Work required:
Copy nothing from the entries below except the lines from the one containing "Ça bouge [link] (628, 56)" through the one containing "Facebook share [link] (72, 2265)", and copy those exactly.

Segment Start: Extracted material

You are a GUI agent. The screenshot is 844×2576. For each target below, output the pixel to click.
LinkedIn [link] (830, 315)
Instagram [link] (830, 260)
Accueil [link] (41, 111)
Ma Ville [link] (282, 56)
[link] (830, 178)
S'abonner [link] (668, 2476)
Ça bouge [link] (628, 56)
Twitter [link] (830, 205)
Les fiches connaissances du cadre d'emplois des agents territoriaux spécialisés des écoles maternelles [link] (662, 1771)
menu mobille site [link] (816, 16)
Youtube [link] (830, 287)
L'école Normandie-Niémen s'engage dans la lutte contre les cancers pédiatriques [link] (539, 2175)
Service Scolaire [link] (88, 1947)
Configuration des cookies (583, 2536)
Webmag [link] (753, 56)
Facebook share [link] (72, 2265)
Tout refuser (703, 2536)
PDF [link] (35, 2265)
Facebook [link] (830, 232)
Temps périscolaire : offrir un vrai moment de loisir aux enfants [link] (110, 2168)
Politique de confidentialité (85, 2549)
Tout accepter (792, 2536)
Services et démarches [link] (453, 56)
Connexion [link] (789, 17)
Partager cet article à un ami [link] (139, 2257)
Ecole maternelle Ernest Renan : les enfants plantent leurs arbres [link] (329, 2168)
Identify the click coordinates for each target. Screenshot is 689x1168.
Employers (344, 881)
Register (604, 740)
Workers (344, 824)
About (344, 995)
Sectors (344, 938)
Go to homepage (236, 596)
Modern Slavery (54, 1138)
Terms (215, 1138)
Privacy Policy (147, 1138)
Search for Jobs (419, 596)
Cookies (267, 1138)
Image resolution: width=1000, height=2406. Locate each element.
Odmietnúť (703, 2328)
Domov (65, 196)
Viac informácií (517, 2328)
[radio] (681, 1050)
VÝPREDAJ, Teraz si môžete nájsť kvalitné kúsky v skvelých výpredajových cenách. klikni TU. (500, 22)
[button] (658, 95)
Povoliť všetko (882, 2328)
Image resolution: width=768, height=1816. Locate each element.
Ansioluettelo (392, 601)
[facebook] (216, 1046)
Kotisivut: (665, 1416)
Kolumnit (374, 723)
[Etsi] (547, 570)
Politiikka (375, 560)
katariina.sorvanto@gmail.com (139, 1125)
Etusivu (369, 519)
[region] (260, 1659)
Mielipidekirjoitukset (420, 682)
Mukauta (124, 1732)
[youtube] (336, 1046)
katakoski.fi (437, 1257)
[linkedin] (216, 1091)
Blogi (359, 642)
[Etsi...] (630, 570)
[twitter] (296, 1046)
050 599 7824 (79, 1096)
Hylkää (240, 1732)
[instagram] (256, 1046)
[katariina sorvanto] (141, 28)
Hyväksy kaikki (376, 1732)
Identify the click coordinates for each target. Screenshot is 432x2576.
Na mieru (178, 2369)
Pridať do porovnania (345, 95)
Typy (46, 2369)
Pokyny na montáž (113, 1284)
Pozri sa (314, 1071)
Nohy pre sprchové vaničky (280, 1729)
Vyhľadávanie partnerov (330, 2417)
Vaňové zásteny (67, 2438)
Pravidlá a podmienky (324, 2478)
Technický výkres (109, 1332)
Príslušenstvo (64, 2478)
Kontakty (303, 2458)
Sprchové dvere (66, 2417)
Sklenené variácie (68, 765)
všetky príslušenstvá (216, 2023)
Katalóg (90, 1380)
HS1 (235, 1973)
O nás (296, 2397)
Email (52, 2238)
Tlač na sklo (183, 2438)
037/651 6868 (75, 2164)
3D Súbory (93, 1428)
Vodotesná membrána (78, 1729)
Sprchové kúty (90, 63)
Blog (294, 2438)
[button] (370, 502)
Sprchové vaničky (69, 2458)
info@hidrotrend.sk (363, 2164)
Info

Segment End: Extracted material

Result of this task:
Ça bouge [link] (628, 56)
Twitter [link] (830, 205)
Les fiches connaissances du cadre d'emplois des agents territoriaux spécialisés des écoles maternelles [link] (662, 1771)
menu mobille site [link] (816, 16)
Youtube [link] (830, 287)
L'école Normandie-Niémen s'engage dans la lutte contre les cancers pédiatriques [link] (539, 2175)
Service Scolaire [link] (88, 1947)
Configuration des cookies (583, 2536)
Webmag [link] (753, 56)
Facebook share [link] (72, 2265)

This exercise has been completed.